Secondo quello che abbiamo fin qui ragionato, la speranza si costituisce come una forza attiva per il nostro agire, il quale, in assenza di essa, deperirebbe fino allo spegnimento catatonico. Ma la speranza, a propria volta, trova nella sua passata soddisfazione quella forza di cui pure essa necessita per mantenersi in vita come aspettativa fiduciosa relativa all’accadere di un bene futuro. In questo modo, allora, la speranza è una forza che per esistere ha bisogno di una forza altra da lei, la cui esistenza è sperimentata nei fatti passati, oppure viene tenuta ferma dalla fede religiosa. Sulla scorta di queste ultime indicazioni siamo portati a concludere, allora, non solo che la speranza attuale è forza (per il nostro agire), ma anche che quella forza in cui consiste la speranza appagata è ciò che genera e tiene viva la speranza attuale come pure la speranza futura.

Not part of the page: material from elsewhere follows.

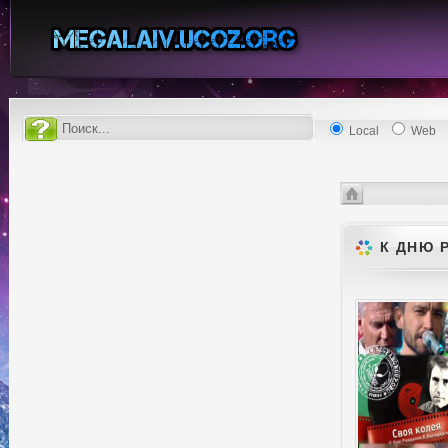
Local
Web
Видео архив
К
К ДНЮ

La speranza può appartenere a chi attualmente è disagiato, sfortunato, oppresso, vessato, ma non a chi è ed è sempre stato debole sotto ogni punto di vista. La mancanza totale di forza – la mancanza totale di un desiderio di bene che ha saputo trovare la sua soddisfazione o il suo appagamento – non può generare alcuna speranza. E solo chi è stato, chi è, o chi si saprà rendere forte può realmente sperare che la situazione attuale possa volgere verso il meglio. Al di là delle celebrazioni ipocrite e stucchevoli della debolezza disarmata fine a se stessa, occorre dire che è la forza del desiderio ciò che consente alla speranza la sua attuale sopravvivenza. Ma si tratta, a questo punto, di intendere esattamente anche cosa sia la forza autentica, e di capire come questa si distingua dalla violenza e dalla pretesa di offrire soddisfazione solo ad un desiderio unilaterale di sopraffazione che non tiene conto della natura sociale o relazionale dell’essere umano.

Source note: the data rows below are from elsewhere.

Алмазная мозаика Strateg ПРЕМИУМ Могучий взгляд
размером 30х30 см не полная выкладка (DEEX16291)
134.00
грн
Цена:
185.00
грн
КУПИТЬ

Sapranno i discorsi sulla speranza tenere in vista il nesso strettissimo che la lega alla forza? E sapranno i discorsi sulla forza – più che mai attuali – riconoscere che forza non significa necessariamente violenza ma anzi capacità di opporsi alla violenza e alla sopraffazione? Permanere in uno stato di debolezza, per definizione, significa permanere in una condizione all’interno della quale nulla – nemmeno la speranza – può opporsi efficacemente ai violenti che agiscono per mettere a tacere il nostro desiderio di bene.